I've also noticed that occasionally we get "shard not found" errors, which I don't really understand. The cluster status remains at GREEN throughout with all shards allocated (6 shards split evenly across the 2 nodes):

{
   "index" : {
      "_type" : "_doc",
      "_index" : "pafentries_2019-01",
      "error" : {
         "index" : "pafentries_2019-01",
         "type" : "shard_not_found_exception",
         "index_uuid" : "7PftHIbDR3etFfqpU7KRXQ",
         "shard" : "2",
         "reason" : "no such shard"
      },
      "_id" : "SYd0j2sBINvOkoYgEkSp",
      "status" : 404
   }
}

In the meantime, Elasticsearch is sitting there doing nothing. CPU usage is at 0-1%. I/O is at 0%. This is what doesn't make any sense to me at all -- it would appear it has a full queue of documents to index, but it's not actually indexing anything so the queue never empties.

There's no search load on the cluster either, other than a handful of queries I did manually to see if searching was still working while the indexing was paused (answer: maybe -- some searches failed with the same circuit_breaking_exception as above, whereas others were fine and returned almost instantly).

I've put up a gist here with the log output from both nodes plus the output of running jstack on one of the processes.

Anyone have any clue what could be going on here? Is it an Elasticsearch issue or is our indexing script doing something wrong?

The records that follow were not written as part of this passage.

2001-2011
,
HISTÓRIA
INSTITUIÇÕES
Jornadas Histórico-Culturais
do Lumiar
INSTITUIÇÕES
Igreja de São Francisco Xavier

Can you provide the node stats from your cluster? It might help us figure out where the memory is being used.

Sure, I've put that here: https://gist.github.com/crispygoth/dcec7d350bfb031afee86e27687fd5d0

Note this is a new run of our indexing script as I accidentally broke the cluster, so might not match up exactly with the previous data, but the errors the script is getting are basically the same as before.

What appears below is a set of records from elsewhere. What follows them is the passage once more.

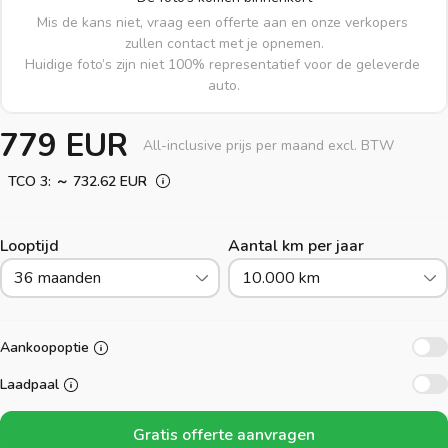
Mis de kans niet, vraag een offerte aan en onze verkopers 
zullen contact met je opnemen.

Huidige foto’s zijn niet 100% representatief voor de geleverde 
auto.
779 EUR
All-inclusive prijs per maand excl. BTW
TCO 3: ～ 732.62 EUR
Looptijd
Aantal km per jaar
36 maanden
10.000 km
Aankoopoptie
Laadpaal
Gratis offerte aanvragen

It looks like it's only the real memory circuit breaker that's tripping. All the other breakers show very little usage.

What's surprising though is that only young generation GCs have happened. Can you share your jvm options (can be retrieved using nodes info API)? I'm wondering if there are some customized settings that are badly interacting with the real memory circuit breaker.

You could also try deactivating the real-memory circuit breaker by settingindices.breaker.total.use_real_memory to false and see if your indexing goes smoothly without OutOfMemory errors and if there are no indexing pipeline stalls.

OK, the node info is here: https://gist.github.com/crispygoth/f53aeb75c5652016b82aa41c1eb8a511

The jvm.options file is generated by the puppet-elasticsearch module, although now I think about it I did have to modify that slightly to get it to start up, as it was trying to use obsolete JVM flags, and those are GC-related: my changeset
Although I think they're mostly related to logging rather than actual GC behaviour?

I'll change the config to turn off the breaker now and see how the script goes.

After setting indices.breaker.total.use_real_memory to false our indexer seems to be running OK. It's actually slightly faster, and it hasn't hit a 429 response at all yet. It's only indexed about 5% of the data so far though, I'll keep an eye on it for the rest of the day, it'll take about 8 hours at the current rate to get through everything.

It looks like you're not using the default configuration with the CMS garbage collector. Instead you're using the G1 garbage collector, but it is missing crucial configuration options. Can you revert back to a default jvm.options file and not change the GC settings?

OK, I guess this is related to this bug in the puppet-elasticsearch module. The only changes I made to the jvm.options provided by that module were necessary in order to even get Elasticsearch to start. I'll revert back to the jvm.options provided by the DEB package and see how that goes.

good find. That's indeed unfortunate

Quick update on this - after fixing jvm.options to match the one from the DEB file and restarting the cluster, our indexer has now been running for the past 2 hours and is about a third of the way through the data, and hasn't hit any memory issues or circuit breaker exceptions.

Many thanks for helping me out on this issue! I'll keep an eye on the puppet module bug, it looks like there might be a fairly new pull request that's being worked on.

thanks for the update

This topic was automatically closed 28 days after the last reply. New replies are no longer allowed.